Japan’s Nikkei extended gains after the world’s fourth largest economy approved a $1.1-trillion stimulus plan with banks, insurance companies and steel producers boosting the Nikkei 225 by 2.1%.
The South Korea benchmark Kospi was up 0.8% after the Bank of Korea cut interest rates by 25 basis points (bps) to a record low of 0.5%, while Australia’s S&P ASX 200 index leapt 2.4% on the back of gains by banking stocks.
But Hong Kong’s Hang Seng index fell 0.93% and the CSI 300 was down 0.44% after US Secretary of State Mike Pompeo told Congress overnight that Hong Kong no longer enjoys sufficient autonomy to justify continuing to treat it any differently from the People’s Republic of China.

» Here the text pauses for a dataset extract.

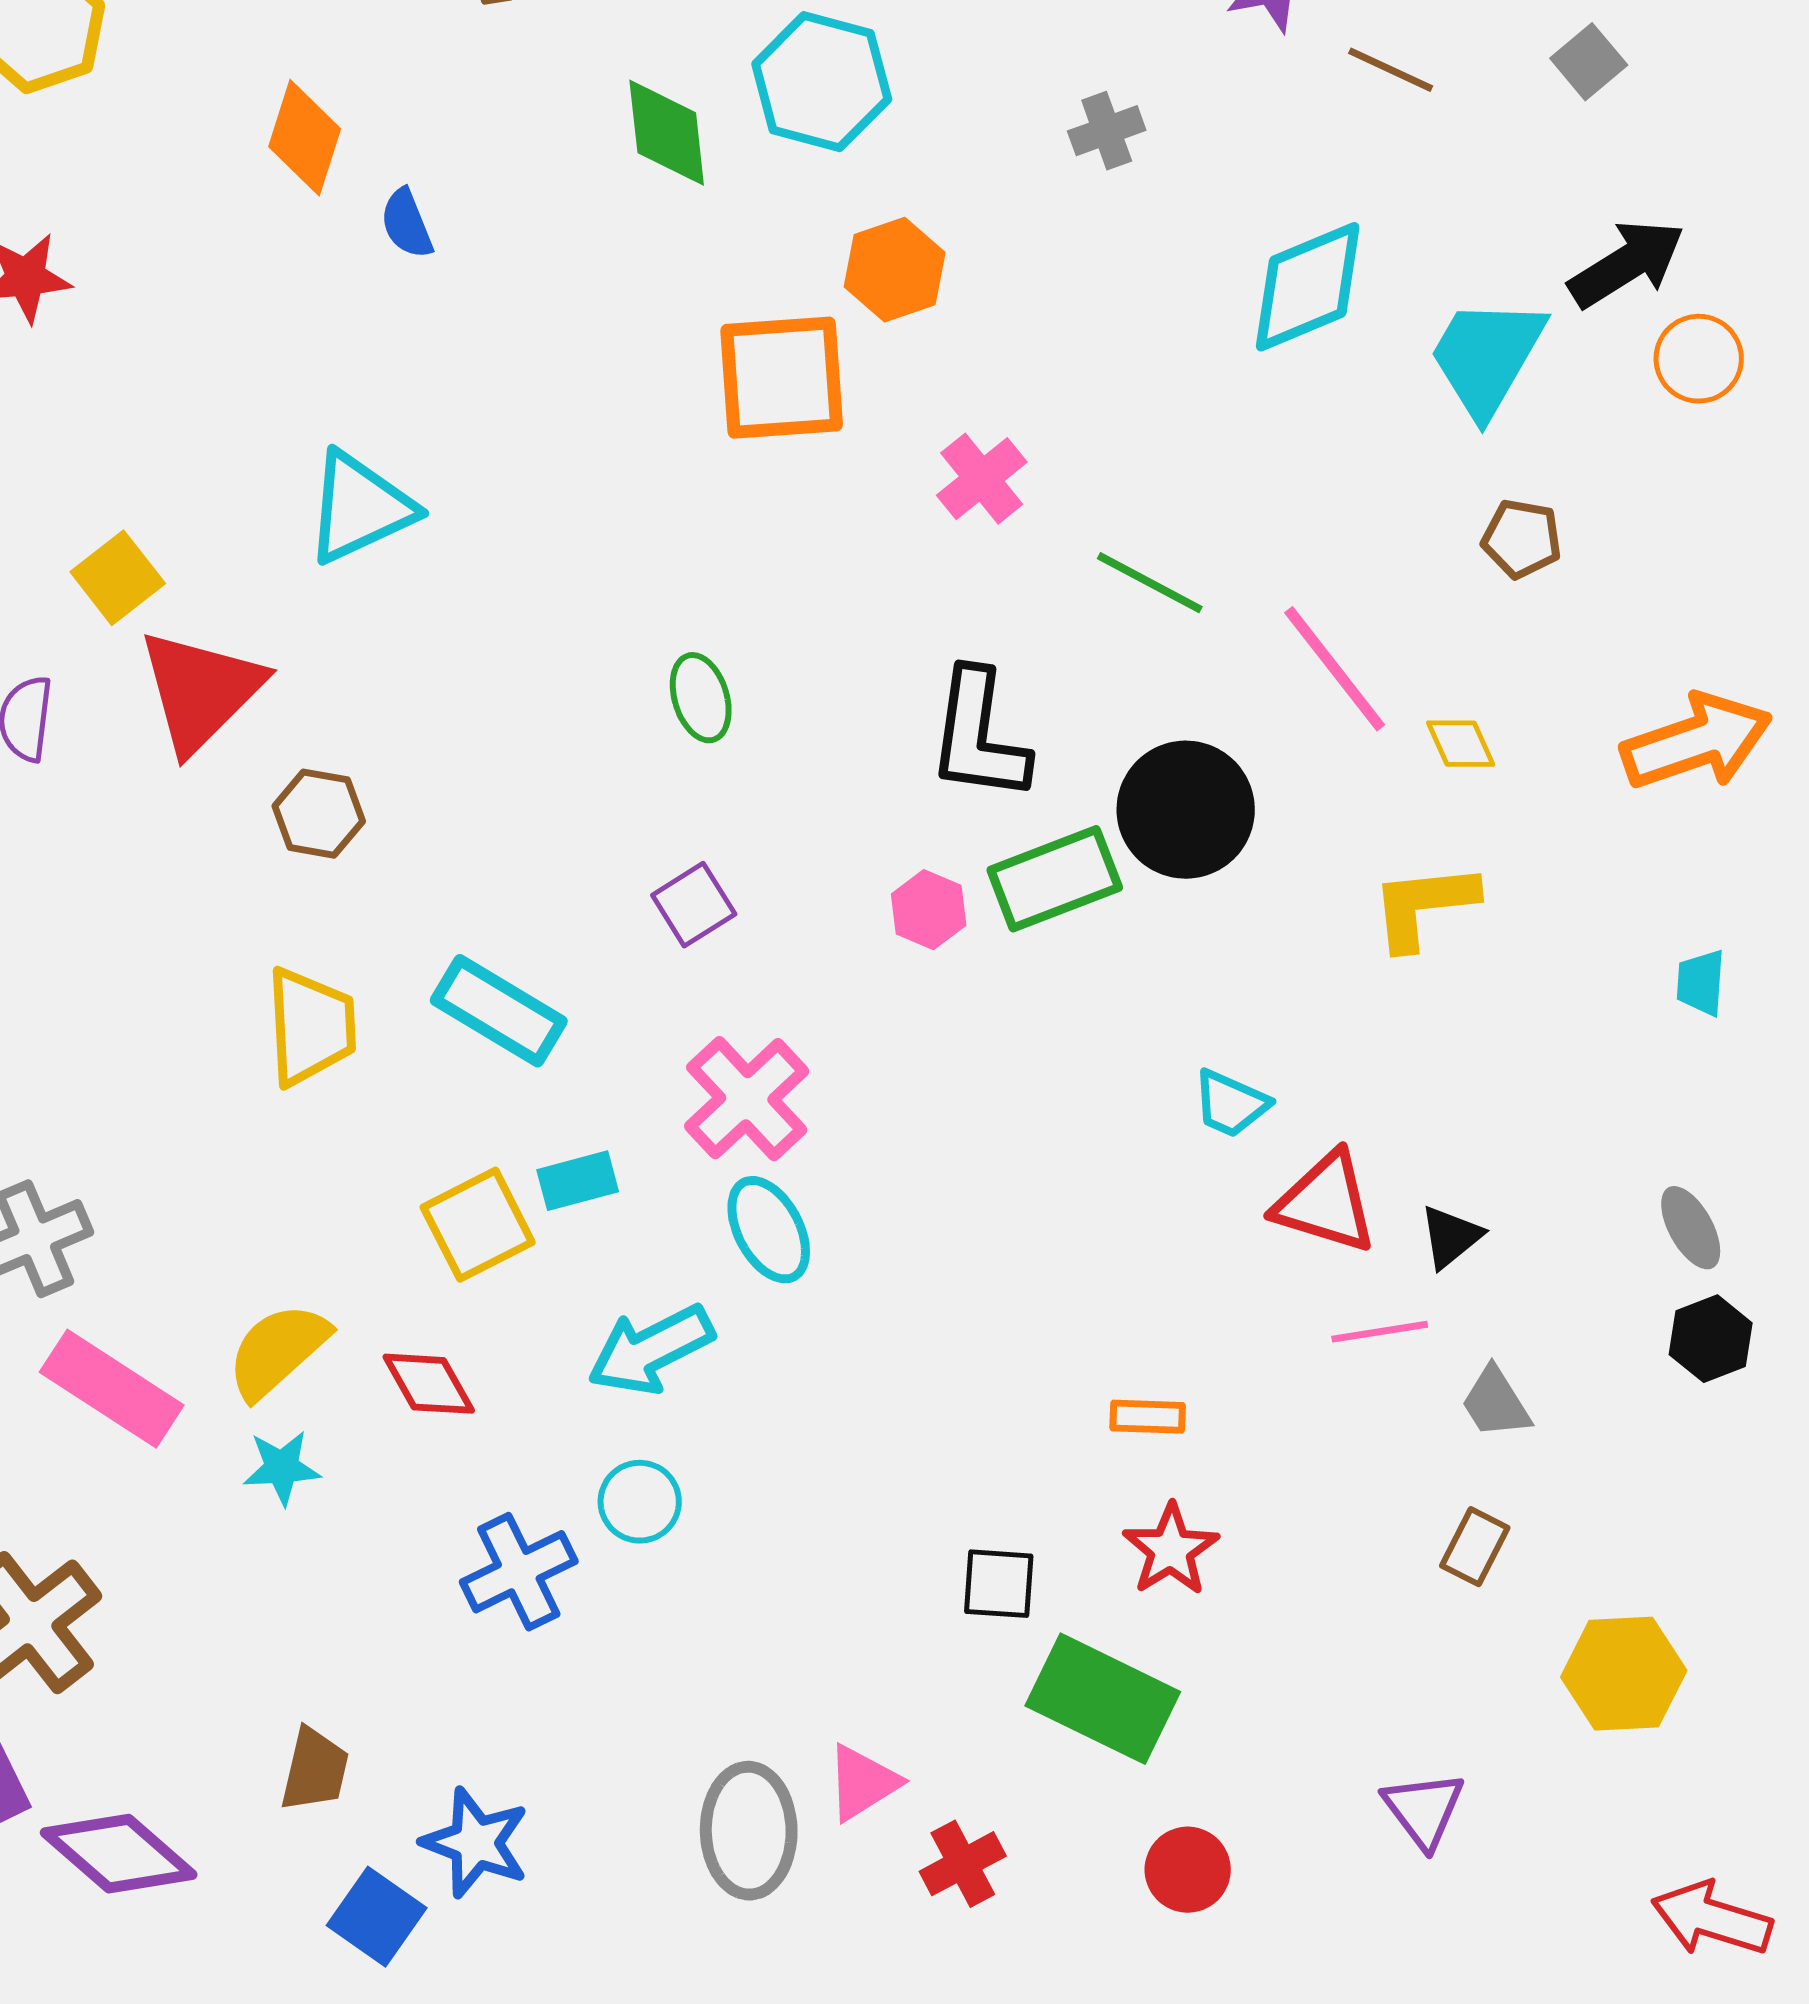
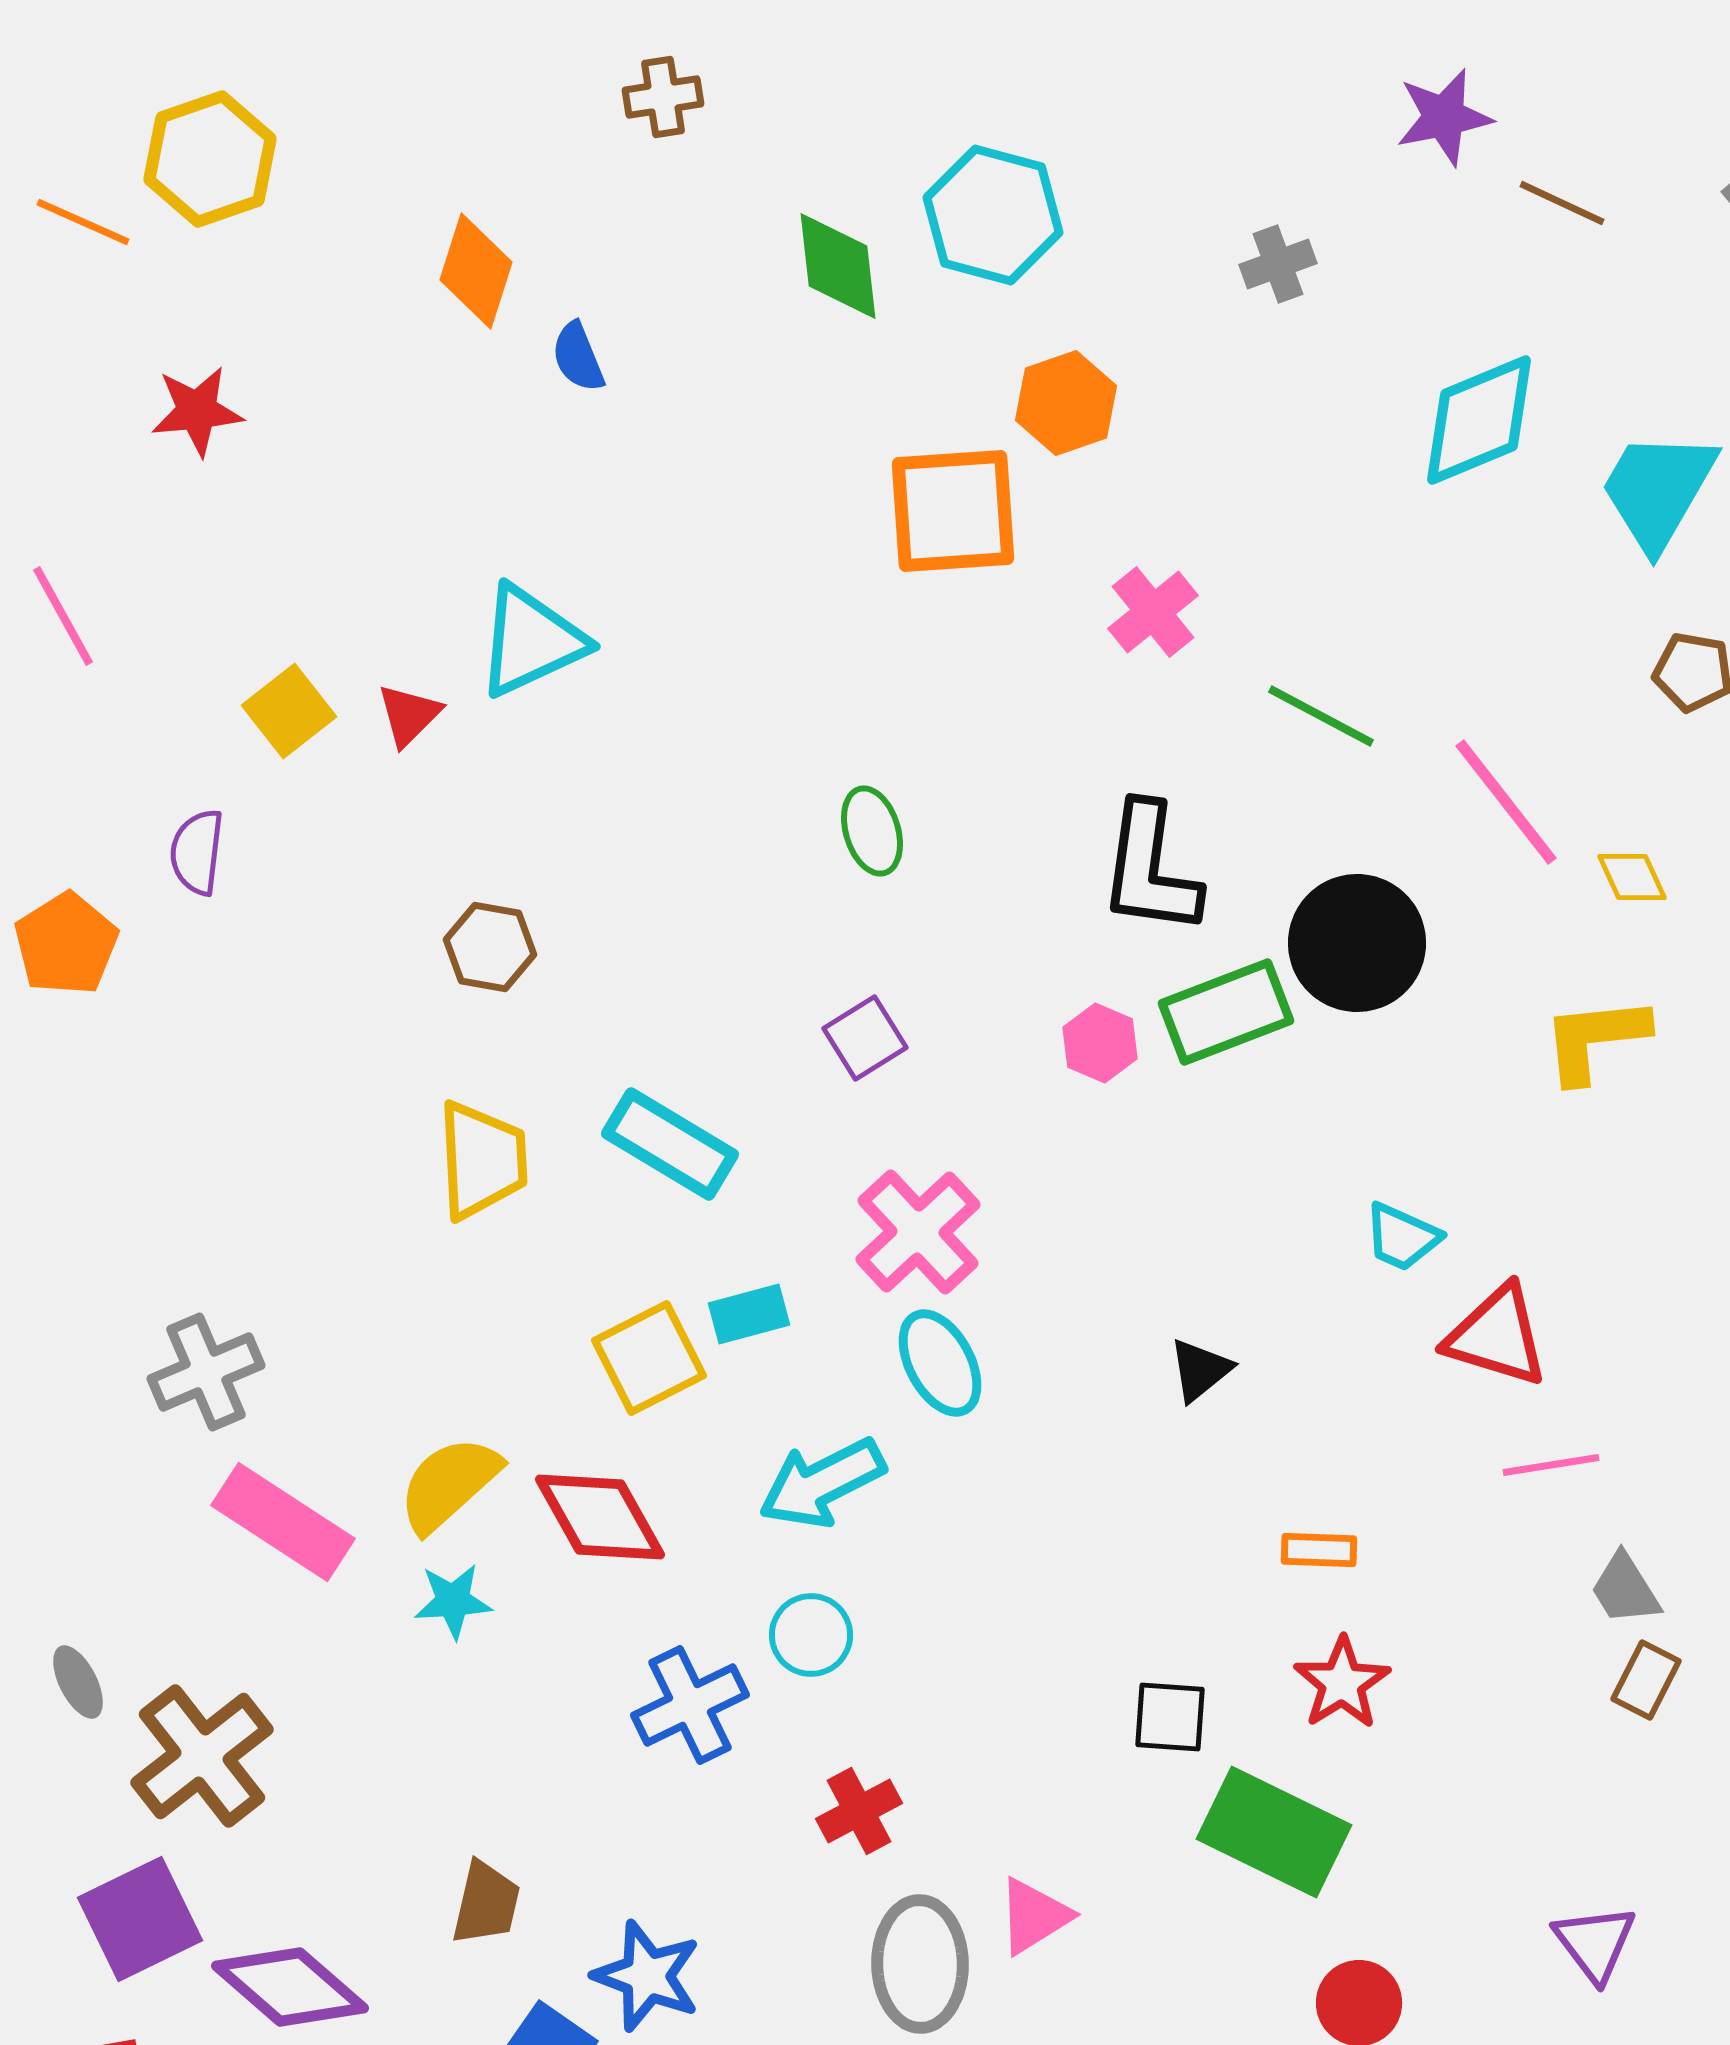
red triangle: (201, 691) -> (409, 715), moved, size x0.5
black triangle: (1451, 1237) -> (1200, 1370), moved
red diamond: (429, 1384) -> (600, 1517), size x1.4
gray trapezoid: (1496, 1403) -> (1625, 1589), moved
red cross: (963, 1864) -> (859, 1811), moved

“The implications for merchandise trade are actually very modest in their implications for the Hong Kong economy. 99% of Hong Kong exports to the US are re-exports from a third economy – mostly China – and are already taxed in the US on the basis of origin, not as Hong Kong goods,” Michael Spencer, chief economist at Deutsche Bank, said.
But he said there could be other implications for Hong Kong’s rating by the three global rating agencies, which have rated the city 1-3 notches higher than China.
Capital investments ‘may have to leave’
“Likewise, if the US government is treating Hong Kong on par with China, perhaps equity index providers will do the same. Hong Kong is in the MSCI World index, for example, along with other developed markets. China is in the emerging markets index. Should Hong Kong be reclassified as an emerging market, along with Shanghai and Shenzhen, a very large share of capital invested in the Hong Kong market will have to leave,” he said.
Credit markets were strong with several deals in the primary market as issuers capitalised on investors’ hunger for yield. The Asia IG index was marginally tighter at 98/100 bps and sovereign CDS moved in 1-3 basis points.
Overnight the Dow Jones Industrial Average rose 2.21%, the S&P 500 SPX advanced 1.48%, and the Nasdaq Composite edged up 0.77%, driven by hopes of an economic recovery as lockdowns were eased.